Well, it finally happened. After almost two years of professional wandering, Claire and I have settled down. And when I say finally, I mean that it happened around six months ago. Given my awesome track record of updating this blog, that feels like the appropriate length of time to wait before posting about it.
Seattle, Washington will be our home for the foreseeable future, and I gotta say, it feels great to have a long term address again. Moving every three to five months is a great way to experience living in a lot of different places, but just the act of filling out the staggering list of past residences every time I applied for a new job or short term lease has caused more than one panic attack.
Speaking of jobs, I wasted no time getting back in the ol’ teaching saddle, and the results have been a mixture of positives and negatives. One positive is that Seattle, like just about anywhere else in the world, contains plenty of people who want to learn to play piano and sing. In a world where automation will soon threaten jobs in just about every field, I feel pretty confident about people continuing to pay their fellow humans to teach them music.

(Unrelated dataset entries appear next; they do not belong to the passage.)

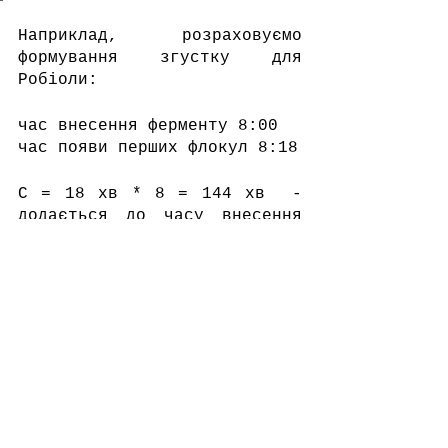
Наприклад, розраховуємо 
формування згустку для 
Робіоли:
час внесення ферменту 8:00
час появи перших флокул 8:18
С = 18 хв * 8 = 144 хв  - 
додається до часу внесення 
ферменту. 144 хвилини 
відраховуються 
від моменту 
внесення ферменту
.
закінчення формування 
згустку 10:24
Дана методика дасть вам 
великі можливості в 
експериментах на шляху до 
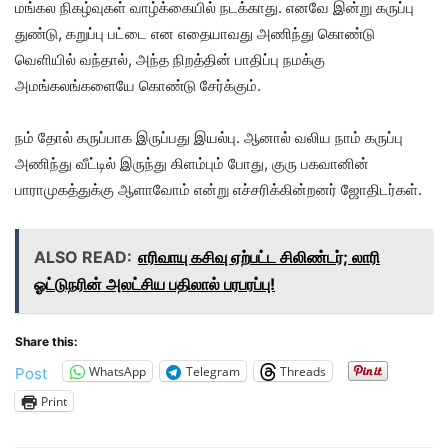
மங்கல நிகழ்வுகள் வாழ்க்கையில் நடக்காது. எனவே இன்று கருப்பு
துண்டு, கறுப்பு பட்டை என எதையாவது அணிந்து கொண்டு
வெளியில் வந்தால், அந்த நிறத்தின் பாதிப்பு நமக்கு
அமங்கலங்களையே கொண்டு சேர்க்கும்.
நம் தோல் கருப்பாக இருப்பது இயல்பு. ஆனால் வலிய நாம் கருப்பு
அணிந்து வீட்டில் இருந்து கிளம்பும் போது, குரு பகவானின்
பாராமுகத்துக்கு ஆளாவோம் என்று எச்சரிக்கின்றனர் ஜோதிடர்கள்.
ALSO READ:
எரிவாயு கசிவு ஏற்பட்ட சிலிண்டர்; லாரி
ஓட்டுநரின் அலட்சிய பதிலால் பரபரப்பு!
Share this:
WhatsApp
Telegram
Threads
Post
Print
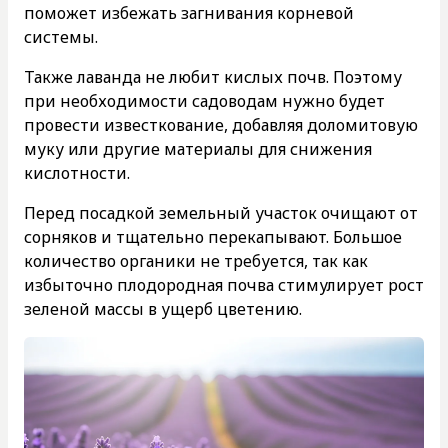
поможет избежать загнивания корневой
системы.
Также лаванда не любит кислых почв. Поэтому
при необходимости садоводам нужно будет
провести известкование, добавляя доломитовую
муку или другие материалы для снижения
кислотности.
Перед посадкой земельный участок очищают от
сорняков и тщательно перекапывают. Большое
количество органики не требуется, так как
избыточно плодородная почва стимулирует рост
зеленой массы в ущерб цветению.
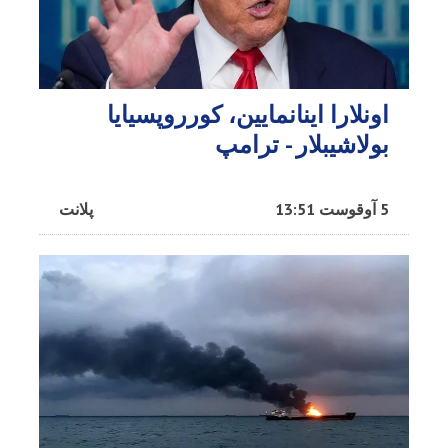
اونلارا اینانمایین، کورروپسیایا
بولاشیبلار - ترامپ
5 آوقوست 13:51
پلانت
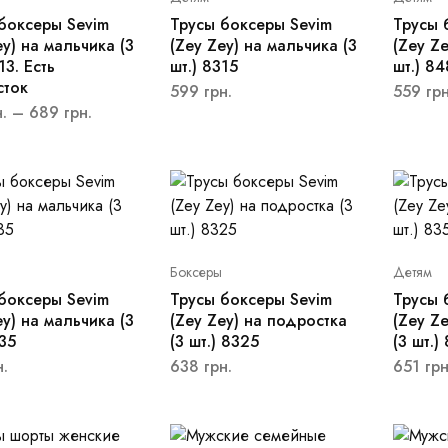
боксеры Sevim
Трусы боксеры Sevim
Трусы 
ey) на мальчика (3
(Zey Zey) на мальчика (3
(Zey Ze
13. Есть
шт.) 8315
шт.) 84
сток
599
грн.
559
грн
.
–
689
грн.
Боксеры
Детям
боксеры Sevim
Трусы боксеры Sevim
Трусы 
ey) на мальчика (3
(Zey Zey) на подростка
(Zey Z
535
(3 шт.) 8325
(3 шт.)
н.
638
грн.
651
грн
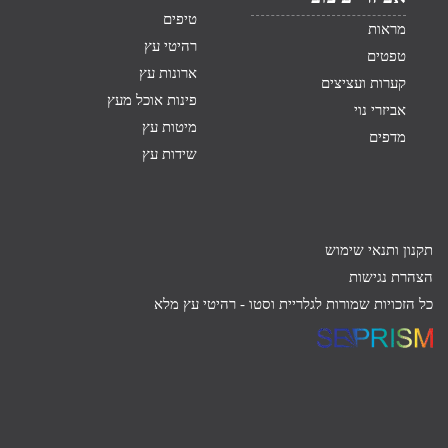
טיפים
מראות
רהיטי עץ
טפטים
ארונות עץ
קערות ועציצים
פינות אוכל מעץ
אביזרי נוי
מיטות עץ
מדפים
שידות עץ
תקנון ותנאי שימוש
הצהרת נגישות
כל הזכויות שמורות לגלריית וסטו -
רהיטי עץ מלא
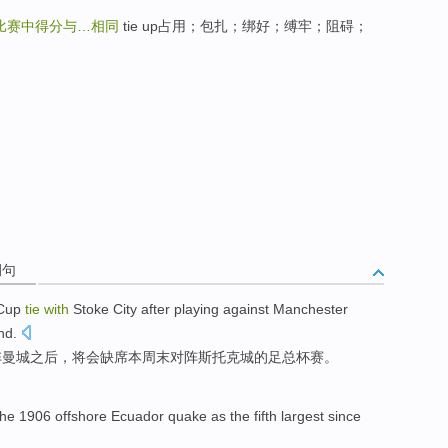
比赛中得分与…相同
tie up占用；包扎；绑好；缚牢；阻碍；
例句
Cup
tie
with
Stoke
City
after
playing
against
Manchester
nd
.
阵
曼城
之后
，
将会
缺席
本周末
对阵斯托克
城的
足总杯
赛。
the
1906
offshore
Ecuador
quake
as
the
fifth
largest
since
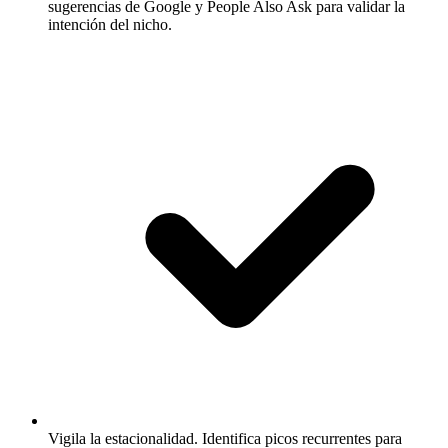
sugerencias de Google y People Also Ask para validar la
intención del nicho.
Vigila la estacionalidad.
Identifica picos recurrentes para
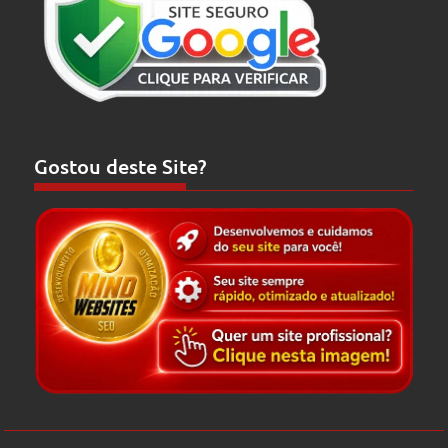
Gostou deste Site?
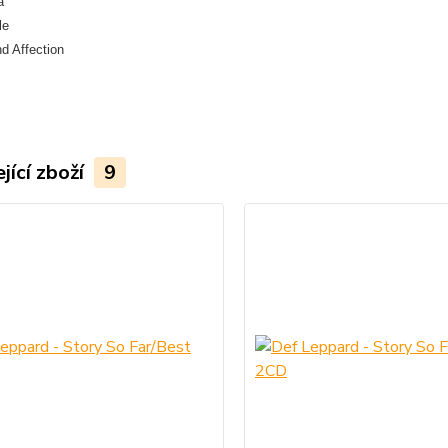
a
le
d Affection
jící zboží
9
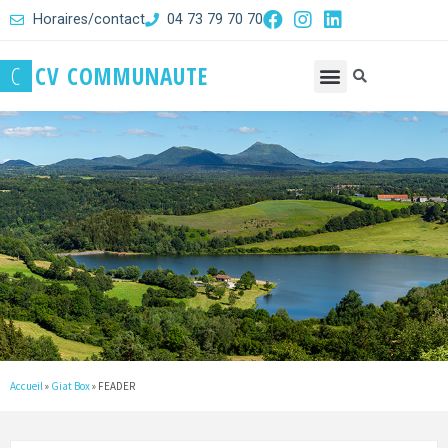
Horaires/contact
04 73 79 70 70
C
C
V
C
O
M
M
U
N
A
U
T
E
Accueil
»
Giat Box
»
FEADER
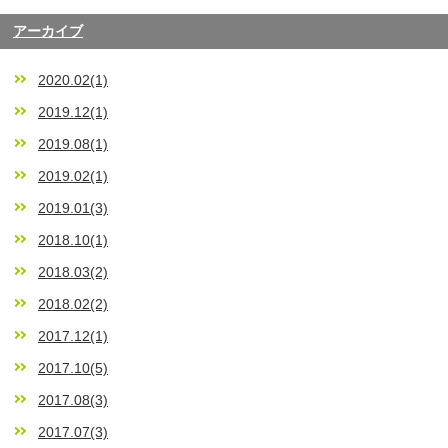
アーカイブ
2020.02(1)
2019.12(1)
2019.08(1)
2019.02(1)
2019.01(3)
2018.10(1)
2018.03(2)
2018.02(2)
2017.12(1)
2017.10(5)
2017.08(3)
2017.07(3)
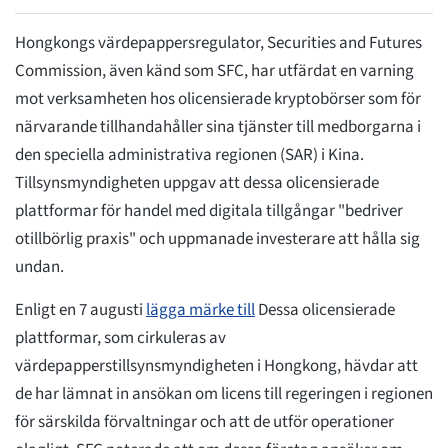
Hongkongs värdepappersregulator, Securities and Futures
Commission, även känd som SFC, har utfärdat en varning
mot verksamheten hos olicensierade kryptobörser som för
närvarande tillhandahåller sina tjänster till medborgarna i
den speciella administrativa regionen (SAR) i Kina.
Tillsynsmyndigheten uppgav att dessa olicensierade
plattformar för handel med digitala tillgångar "bedriver
otillbörlig praxis" och uppmanade investerare att hålla sig
undan.
Enligt en 7 augusti
lägga märke till
Dessa olicensierade
plattformar, som cirkuleras av
värdepapperstillsynsmyndigheten i Hongkong, hävdar att
de har lämnat in ansökan om licens till regeringen i regionen
för särskilda förvaltningar och att de utför operationer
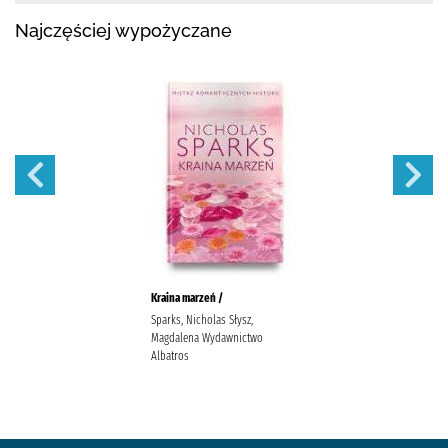
Najczęściej wypożyczane
Kraina marzeń /
Sparks, Nicholas Słysz,
Magdalena Wydawnictwo
Albatros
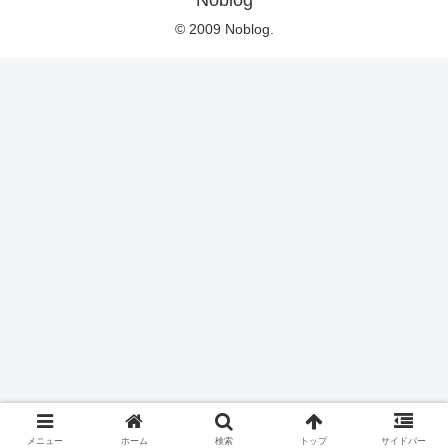
Noblog
© 2009 Noblog.
メニュー
ホーム
検索
トップ
サイドバー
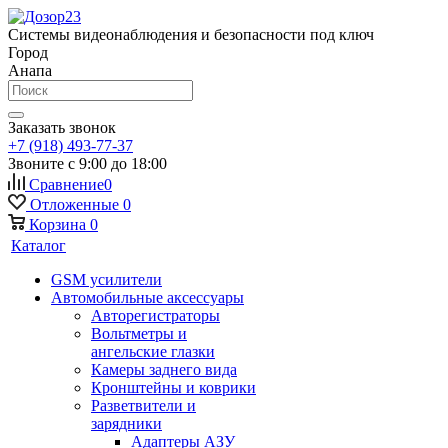
Системы видеонаблюдения и безопасности под ключ
Город
Анапа
Заказать звонок
+7 (918) 493-77-37
Звоните с 9:00 до 18:00
Сравнение
0
Отложенные
0
Корзина
0
Каталог
GSM усилители
Автомобильные аксессуары
Авторегистраторы
Вольтметры и
ангельские глазки
Камеры заднего вида
Кронштейны и коврики
Разветвители и
зарядники
Адаптеры АЗУ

The negative side of that is that Seattle is already overrun with music teachers who have lived here all their lives and established themselves long before I even set foot here. In and of itself, it’s not really that big of a problem. Like I said, there’s plenty of potential students here. I don’t need thousands of them, just a couple dozen or so. But it does present a fresh challenge: I have no community presence here, no one who can vouch for me. Sure, I’ve got a few good Yelp reviews, but those are years old and from the opposite coast. And in the meantime, there’s bills to pay.
So I did what many have done before me: I sold out. I hired on with two different established companies here to get introduced to the musical community. It has felt a little disorienting going from a free-wheeling independent to a mysterious new guy. Starting over is never easy, it seems. I should know, having had lots of practice over the past two years. But what’s the alternative? Unemployment? Hit the lottery? Time-travel? A bare minimum of one of those things is absolutely never going to happen for me.
This brings me to the greatest positive of this whole experience. A wise man once told me that learning what you don’t want is just as important–if not more important–as finding out what you do want. Teaching f’s or companies again has reminded me of why I struck out on my own in the first place: being an employee sucks.
I don’t mean to disparage anyone caught in the proverbial rat race or throw shade at these companies themselves. I just dislike submitting to someone else’s way of doing things, especially considering that I have already tasted the freedom of doing it for myself. It’s kind of like switching from decaf coffee to regular before circumstances force you to switch back to decaf. I assume. I don’t know that I’ve ever willingly consumed decaf coffee.
For now, I’m alright teaching for someone else while I get my own studio up and running. (Fun fact: that’s exactly how I got the first studio off the ground). And it looks like it might happen sooner than expected. I recently found a place near my neighborhood that rents a room with a piano for a very reasonable cost. It has some less than ideal qualities (more on that in a different post) but at the end of the day, it still has everything I really need.
So yeah, as demoralizing as starting from scratch once again feels sometimes, I’m gonna continue soldiering on. After all, I was the best boss I ever had and I can’t wait to work for me again.